Fuentes: Cleaning up after AI rockstar developers
Imagen generada por IA con el prompt: A messy desk with tangled cables, scattered code snippets on printouts, and a glowing laptop screen reflecting a developer contemplating the chaos, editorial illustration style, muted colors.
Imagen generada con IA

El desarrollador Jesse Skinner publica una reflexión, a medio camino entre la crónica y el ensayo técnico, sobre un patrón repetido en los equipos de ingeniería: la figura del desarrollador estrella y, más recientemente, su equivalente automatizado en los agentes de inteligencia artificial generativa. Ambos comparten rasgos como una velocidad de producción muy superior a la del resto, preferencia por herramientas y lenguajes nuevos, y un desinterés casi total por la legibilidad del código para terceros.
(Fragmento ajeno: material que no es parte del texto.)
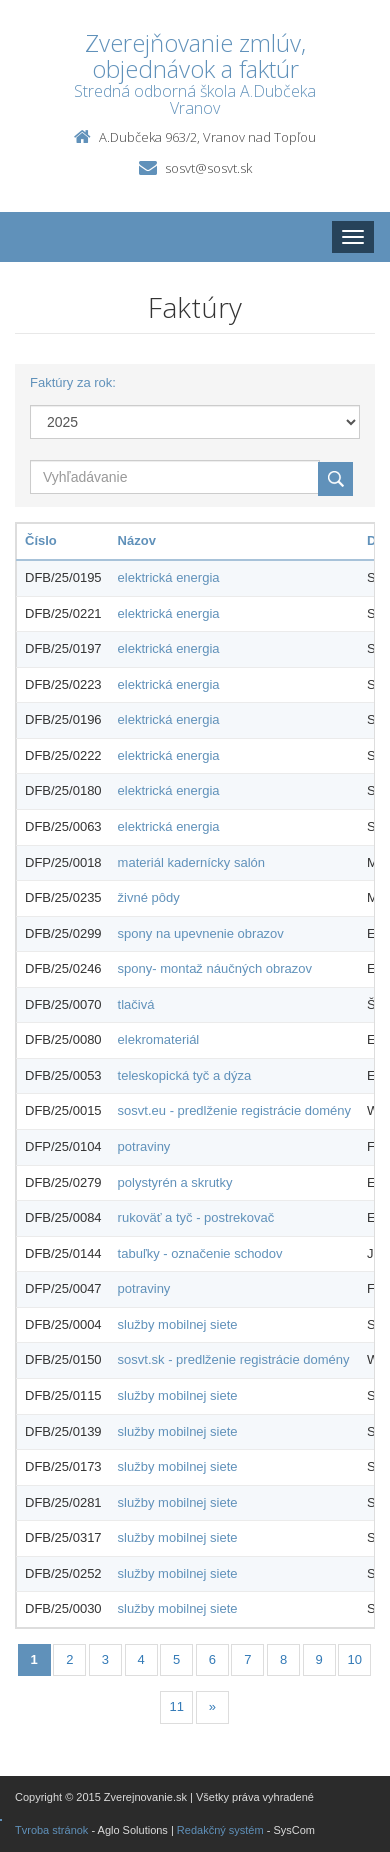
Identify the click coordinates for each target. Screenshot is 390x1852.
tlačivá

El autor describe cómo, tras la marcha de un desarrollador estrella, los compañeros heredan una arquitectura que solo él entendía, escrita en lenguajes y librerías desconocidos, y cuya corrección más mínima puede llevar semanas. Con la irrupción de los LLM, ese fenómeno se ha multiplicado: cada nueva sesión de chat puede añadir a un desarrollador estrella artificial al equipo, capaz de generar decenas de miles de líneas en minutos, sin memoria del trabajo previo y aplicando prácticas genéricas que no siempre encajan con el sistema. Skinner advierte del riesgo de que la complejidad crezca de forma exponencial hasta volverse inteligible solo con ayuda de la propia IA, y de que equipos y empresas enteras se vuelvan dependientes de la generación automática. Frente a ello, propone un uso dirigido del modelo: guiar la generación en fragmentos pequeños, priorizar la comprensibilidad para todo el equipo, simplificar la arquitectura hasta ajustarla al problema y, cuando sea necesario, escribir código a mano. La artesanía del software, concluye, es la parte del trabajo que nunca debería externalizarse a una máquina.